Reproduce the data below in full and to the letter, images excepted.

***** Records to process

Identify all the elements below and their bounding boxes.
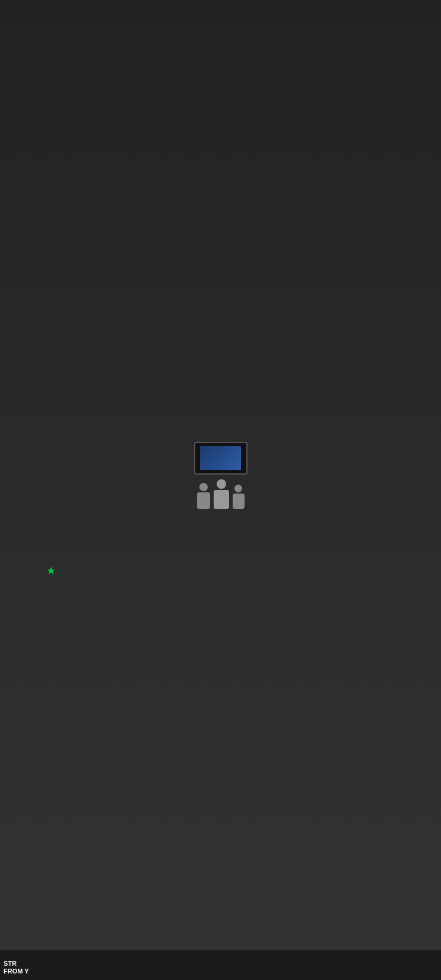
screenshots-row: STREAM TO ROKU Video & TV Cast 📱 ▶ Web B… xyxy=(0,226,441,381)
screenshot-3: STRFROM Y xyxy=(335,226,406,381)
screenshots-section: STREAM TO ROKU Video & TV Cast 📱 ▶ Web B… xyxy=(0,226,441,393)
screenshot-3-top xyxy=(335,226,406,381)
star-4-icon: ★ xyxy=(46,564,56,577)
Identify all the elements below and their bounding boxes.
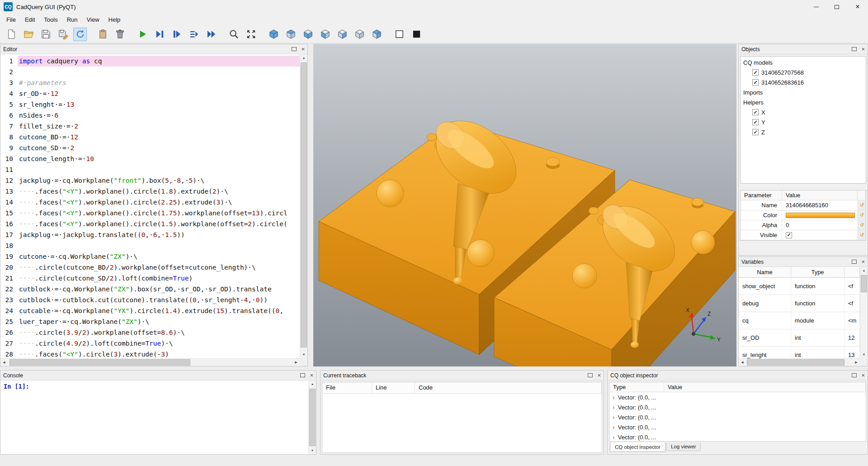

**********

## Answer area
Identify all the elements below and their bounding boxes.
screenshots-row: STREAM TO ROKU Video & TV Cast 📱 ▶ Web B… xyxy=(0,226,441,381)
screenshot-3: STRFROM Y xyxy=(335,226,406,381)
screenshots-section: STREAM TO ROKU Video & TV Cast 📱 ▶ Web B… xyxy=(0,226,441,393)
screenshot-3-top xyxy=(335,226,406,381)
star-4-icon: ★ xyxy=(46,564,56,577)
Identify all the elements below and their bounding boxes.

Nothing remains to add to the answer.